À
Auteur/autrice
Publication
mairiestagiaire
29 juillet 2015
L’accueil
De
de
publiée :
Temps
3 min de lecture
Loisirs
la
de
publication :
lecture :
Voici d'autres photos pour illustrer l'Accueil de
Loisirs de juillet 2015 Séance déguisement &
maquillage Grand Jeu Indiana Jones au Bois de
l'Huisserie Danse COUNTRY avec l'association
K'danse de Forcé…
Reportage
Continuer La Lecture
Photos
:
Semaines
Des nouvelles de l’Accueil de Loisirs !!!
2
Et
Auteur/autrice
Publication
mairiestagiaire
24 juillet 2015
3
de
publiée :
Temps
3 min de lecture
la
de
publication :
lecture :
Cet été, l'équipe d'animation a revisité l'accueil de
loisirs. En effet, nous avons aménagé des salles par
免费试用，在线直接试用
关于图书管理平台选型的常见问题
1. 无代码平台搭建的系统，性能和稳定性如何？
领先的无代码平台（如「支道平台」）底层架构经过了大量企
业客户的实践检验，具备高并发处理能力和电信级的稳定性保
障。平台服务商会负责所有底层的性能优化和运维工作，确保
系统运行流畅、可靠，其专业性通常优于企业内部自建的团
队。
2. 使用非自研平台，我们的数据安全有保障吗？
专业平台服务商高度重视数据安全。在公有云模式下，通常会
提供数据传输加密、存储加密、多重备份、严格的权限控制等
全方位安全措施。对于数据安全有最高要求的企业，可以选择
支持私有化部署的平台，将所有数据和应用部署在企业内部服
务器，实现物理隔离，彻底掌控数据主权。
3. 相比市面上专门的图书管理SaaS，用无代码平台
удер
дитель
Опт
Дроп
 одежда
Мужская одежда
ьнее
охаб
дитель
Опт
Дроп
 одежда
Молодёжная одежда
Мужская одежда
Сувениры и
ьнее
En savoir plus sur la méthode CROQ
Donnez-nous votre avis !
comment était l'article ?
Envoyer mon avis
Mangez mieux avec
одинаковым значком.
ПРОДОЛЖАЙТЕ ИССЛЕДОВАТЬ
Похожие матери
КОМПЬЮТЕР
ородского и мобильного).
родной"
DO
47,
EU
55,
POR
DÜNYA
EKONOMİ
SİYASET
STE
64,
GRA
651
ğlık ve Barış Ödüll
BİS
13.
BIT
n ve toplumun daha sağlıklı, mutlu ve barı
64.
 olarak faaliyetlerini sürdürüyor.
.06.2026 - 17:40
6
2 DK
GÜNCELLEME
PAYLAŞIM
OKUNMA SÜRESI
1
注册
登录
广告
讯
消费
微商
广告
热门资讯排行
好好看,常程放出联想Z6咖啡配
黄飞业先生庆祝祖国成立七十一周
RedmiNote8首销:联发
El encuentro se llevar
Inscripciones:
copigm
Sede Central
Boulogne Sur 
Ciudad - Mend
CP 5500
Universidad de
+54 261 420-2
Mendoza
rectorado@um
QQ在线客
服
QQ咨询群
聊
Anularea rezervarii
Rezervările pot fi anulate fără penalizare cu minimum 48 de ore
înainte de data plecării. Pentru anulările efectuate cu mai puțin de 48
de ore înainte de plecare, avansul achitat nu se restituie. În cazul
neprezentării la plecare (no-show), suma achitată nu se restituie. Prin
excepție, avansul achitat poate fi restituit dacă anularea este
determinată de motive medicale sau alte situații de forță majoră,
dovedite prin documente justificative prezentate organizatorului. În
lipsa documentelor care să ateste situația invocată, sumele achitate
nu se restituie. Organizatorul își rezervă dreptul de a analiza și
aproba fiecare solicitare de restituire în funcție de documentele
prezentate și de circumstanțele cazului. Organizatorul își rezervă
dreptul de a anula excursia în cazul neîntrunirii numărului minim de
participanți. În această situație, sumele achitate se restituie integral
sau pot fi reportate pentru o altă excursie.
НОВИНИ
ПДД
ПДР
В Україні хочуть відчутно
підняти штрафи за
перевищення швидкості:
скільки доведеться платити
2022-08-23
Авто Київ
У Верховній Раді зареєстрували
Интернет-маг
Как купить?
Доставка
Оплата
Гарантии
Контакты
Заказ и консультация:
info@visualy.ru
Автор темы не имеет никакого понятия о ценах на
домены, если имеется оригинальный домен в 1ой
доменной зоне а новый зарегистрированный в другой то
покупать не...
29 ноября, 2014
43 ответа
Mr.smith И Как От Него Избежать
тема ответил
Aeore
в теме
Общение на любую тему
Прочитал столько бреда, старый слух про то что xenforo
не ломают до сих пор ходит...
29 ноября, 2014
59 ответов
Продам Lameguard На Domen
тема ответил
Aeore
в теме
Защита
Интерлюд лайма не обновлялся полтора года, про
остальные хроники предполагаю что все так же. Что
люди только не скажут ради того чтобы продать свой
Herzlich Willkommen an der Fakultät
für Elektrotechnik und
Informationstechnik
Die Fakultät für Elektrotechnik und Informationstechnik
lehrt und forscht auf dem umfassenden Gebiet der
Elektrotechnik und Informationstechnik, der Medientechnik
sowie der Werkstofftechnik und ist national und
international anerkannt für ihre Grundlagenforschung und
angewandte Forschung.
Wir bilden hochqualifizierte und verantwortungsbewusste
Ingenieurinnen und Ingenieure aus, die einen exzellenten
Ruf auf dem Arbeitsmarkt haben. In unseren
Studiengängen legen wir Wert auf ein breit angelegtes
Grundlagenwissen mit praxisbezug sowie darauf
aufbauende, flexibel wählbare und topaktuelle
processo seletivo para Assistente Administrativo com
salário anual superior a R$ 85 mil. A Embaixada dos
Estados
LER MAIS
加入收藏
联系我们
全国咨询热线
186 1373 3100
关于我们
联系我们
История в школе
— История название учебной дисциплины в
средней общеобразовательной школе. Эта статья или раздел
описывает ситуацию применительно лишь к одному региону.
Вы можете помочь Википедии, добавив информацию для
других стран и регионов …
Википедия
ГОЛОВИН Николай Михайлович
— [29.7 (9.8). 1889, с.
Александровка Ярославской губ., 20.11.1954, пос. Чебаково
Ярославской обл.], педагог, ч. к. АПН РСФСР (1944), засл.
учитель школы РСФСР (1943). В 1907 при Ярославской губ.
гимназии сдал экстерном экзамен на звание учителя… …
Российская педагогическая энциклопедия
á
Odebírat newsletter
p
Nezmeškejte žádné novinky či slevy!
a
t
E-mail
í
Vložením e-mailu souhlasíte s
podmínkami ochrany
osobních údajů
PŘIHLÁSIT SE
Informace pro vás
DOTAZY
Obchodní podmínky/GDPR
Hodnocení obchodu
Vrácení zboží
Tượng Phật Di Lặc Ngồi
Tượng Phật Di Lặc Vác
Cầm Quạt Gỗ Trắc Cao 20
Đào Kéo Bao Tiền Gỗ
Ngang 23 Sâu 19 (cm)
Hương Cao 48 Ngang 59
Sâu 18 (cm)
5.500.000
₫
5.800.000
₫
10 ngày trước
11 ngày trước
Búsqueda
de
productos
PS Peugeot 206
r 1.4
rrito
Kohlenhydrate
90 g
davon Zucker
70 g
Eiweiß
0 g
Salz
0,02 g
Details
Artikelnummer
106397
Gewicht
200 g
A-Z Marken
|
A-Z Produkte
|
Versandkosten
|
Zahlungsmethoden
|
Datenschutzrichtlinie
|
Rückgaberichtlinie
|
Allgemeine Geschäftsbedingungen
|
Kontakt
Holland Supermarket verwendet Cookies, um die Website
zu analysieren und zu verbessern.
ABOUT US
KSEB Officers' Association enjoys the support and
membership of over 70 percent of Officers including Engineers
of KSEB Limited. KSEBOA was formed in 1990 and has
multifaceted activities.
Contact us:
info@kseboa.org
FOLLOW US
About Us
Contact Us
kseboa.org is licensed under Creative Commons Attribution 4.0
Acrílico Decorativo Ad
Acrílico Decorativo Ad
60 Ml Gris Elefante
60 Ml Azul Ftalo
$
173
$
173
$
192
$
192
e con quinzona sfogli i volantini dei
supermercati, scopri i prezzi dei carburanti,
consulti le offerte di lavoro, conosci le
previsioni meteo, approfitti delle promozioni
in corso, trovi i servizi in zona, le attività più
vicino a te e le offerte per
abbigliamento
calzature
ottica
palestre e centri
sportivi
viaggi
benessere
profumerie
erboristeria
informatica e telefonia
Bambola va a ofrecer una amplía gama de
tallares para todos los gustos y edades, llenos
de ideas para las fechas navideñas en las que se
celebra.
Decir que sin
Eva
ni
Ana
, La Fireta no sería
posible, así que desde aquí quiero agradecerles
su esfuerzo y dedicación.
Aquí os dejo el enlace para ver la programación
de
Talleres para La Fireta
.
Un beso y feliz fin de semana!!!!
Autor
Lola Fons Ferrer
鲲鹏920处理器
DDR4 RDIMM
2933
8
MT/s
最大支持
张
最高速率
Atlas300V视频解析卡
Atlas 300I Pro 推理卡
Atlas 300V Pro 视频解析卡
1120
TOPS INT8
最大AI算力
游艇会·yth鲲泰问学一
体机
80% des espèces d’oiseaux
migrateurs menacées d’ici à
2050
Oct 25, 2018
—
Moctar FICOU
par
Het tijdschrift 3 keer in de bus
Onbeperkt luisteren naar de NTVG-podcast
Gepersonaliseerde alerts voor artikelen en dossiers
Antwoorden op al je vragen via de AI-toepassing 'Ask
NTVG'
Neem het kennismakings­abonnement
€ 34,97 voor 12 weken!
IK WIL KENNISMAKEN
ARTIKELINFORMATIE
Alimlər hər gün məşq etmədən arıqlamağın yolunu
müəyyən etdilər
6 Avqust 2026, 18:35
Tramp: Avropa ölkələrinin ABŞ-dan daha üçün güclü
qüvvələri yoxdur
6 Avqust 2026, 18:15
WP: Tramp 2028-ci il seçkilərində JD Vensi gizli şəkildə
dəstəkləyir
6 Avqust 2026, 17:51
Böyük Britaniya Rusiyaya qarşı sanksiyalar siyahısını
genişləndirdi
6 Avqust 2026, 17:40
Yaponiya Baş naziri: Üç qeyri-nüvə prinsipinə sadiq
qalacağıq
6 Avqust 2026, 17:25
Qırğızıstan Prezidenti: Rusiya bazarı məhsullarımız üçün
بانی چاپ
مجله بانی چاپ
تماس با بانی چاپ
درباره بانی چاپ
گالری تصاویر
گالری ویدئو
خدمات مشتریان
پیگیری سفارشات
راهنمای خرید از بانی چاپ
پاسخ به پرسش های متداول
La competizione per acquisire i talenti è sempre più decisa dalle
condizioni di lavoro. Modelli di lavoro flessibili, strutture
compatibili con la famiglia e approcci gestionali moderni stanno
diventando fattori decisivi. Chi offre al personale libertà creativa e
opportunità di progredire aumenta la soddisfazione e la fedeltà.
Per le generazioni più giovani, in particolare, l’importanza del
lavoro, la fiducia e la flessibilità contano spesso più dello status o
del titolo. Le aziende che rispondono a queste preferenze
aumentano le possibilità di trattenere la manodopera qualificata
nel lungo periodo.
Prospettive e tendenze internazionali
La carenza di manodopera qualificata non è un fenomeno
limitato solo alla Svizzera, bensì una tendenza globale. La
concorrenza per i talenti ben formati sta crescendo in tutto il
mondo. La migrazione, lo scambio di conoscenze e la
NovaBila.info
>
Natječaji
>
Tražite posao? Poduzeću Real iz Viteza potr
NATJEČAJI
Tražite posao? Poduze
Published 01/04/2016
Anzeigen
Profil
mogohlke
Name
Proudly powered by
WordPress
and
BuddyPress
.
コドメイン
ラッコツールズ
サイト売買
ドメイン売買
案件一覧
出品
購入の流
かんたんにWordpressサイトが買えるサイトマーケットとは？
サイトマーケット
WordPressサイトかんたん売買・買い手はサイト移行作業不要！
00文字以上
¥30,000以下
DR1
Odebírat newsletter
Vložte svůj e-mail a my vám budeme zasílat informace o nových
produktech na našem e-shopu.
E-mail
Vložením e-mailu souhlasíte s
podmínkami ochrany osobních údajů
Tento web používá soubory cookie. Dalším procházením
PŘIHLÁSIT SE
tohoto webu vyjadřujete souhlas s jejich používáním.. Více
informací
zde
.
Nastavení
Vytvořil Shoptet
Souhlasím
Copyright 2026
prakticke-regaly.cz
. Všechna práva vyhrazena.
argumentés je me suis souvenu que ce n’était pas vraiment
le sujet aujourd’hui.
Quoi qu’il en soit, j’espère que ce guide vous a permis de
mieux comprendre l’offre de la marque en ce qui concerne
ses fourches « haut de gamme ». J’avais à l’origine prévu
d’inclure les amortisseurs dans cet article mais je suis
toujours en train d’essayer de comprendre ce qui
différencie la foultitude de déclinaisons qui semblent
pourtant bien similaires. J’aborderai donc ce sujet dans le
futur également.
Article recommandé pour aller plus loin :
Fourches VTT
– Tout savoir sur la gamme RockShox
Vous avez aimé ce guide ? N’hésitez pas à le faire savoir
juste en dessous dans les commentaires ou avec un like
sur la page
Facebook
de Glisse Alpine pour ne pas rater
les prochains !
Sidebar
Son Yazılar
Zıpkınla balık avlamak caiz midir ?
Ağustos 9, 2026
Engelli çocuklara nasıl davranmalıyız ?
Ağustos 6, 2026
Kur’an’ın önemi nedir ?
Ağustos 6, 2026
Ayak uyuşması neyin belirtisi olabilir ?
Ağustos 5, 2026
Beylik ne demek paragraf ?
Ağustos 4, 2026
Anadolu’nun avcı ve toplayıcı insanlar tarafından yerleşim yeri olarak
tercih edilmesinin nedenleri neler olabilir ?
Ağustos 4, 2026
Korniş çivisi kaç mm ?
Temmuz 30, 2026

(TASK ITEM) From the records above, return each line where "manodopera" occurs.

(WRITTEN ANSWER)
aumentano le possibilità di trattenere la manodopera qualificata
La carenza di manodopera qualificata non è un fenomeno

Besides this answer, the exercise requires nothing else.